Your instructions: When you return the material, keep every line exactly as it is and omit the pictures.

Data shown section start

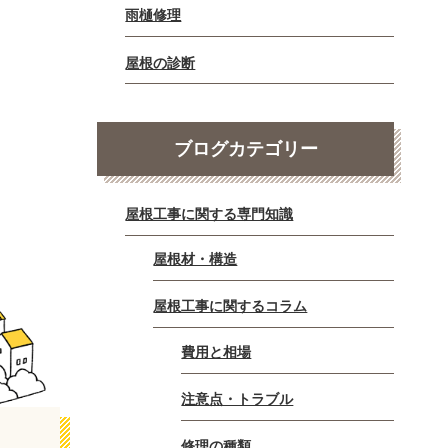
雨樋修理
屋根の診断
ブログカテゴリー
屋根工事に関する専門知識
屋根材・構造
屋根工事に関するコラム
費用と相場
注意点・トラブル
修理の種類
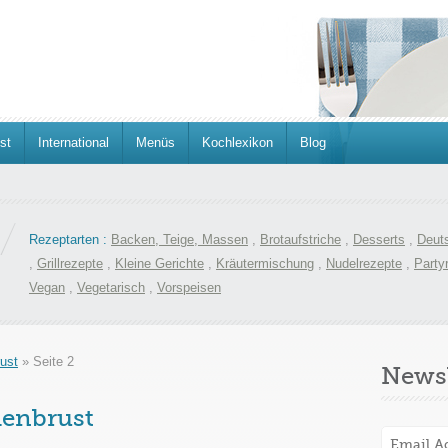
st
International
Menüs
Kochlexikon
Blog
Rezeptarten :
Backen, Teige, Massen
,
Brotaufstriche
,
Desserts
,
Deut
,
Grillrezepte
,
Kleine Gerichte
,
Kräutermischung
,
Nudelrezepte
,
Party
Vegan
,
Vegetarisch
,
Vorspeisen
ust
»
Seite 2
Newsl
enbrust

Data shown section end

Exercise answer:
雨樋修理
屋根の診断
ブログカテゴリー
屋根工事に関する専門知識
屋根材・構造
屋根工事に関するコラム
費用と相場
注意点・トラブル
修理の種類
st
International
Menüs
Kochlexikon
Blog
Rezeptarten :
Backen, Teige, Massen
,
Brotaufstriche
,
Desserts
,
Deut
,
Grillrezepte
,
Kleine Gerichte
,
Kräutermischung
,
Nudelrezepte
,
Party
Vegan
,
Vegetarisch
,
Vorspeisen
ust
»
Seite 2
Newsl
enbrust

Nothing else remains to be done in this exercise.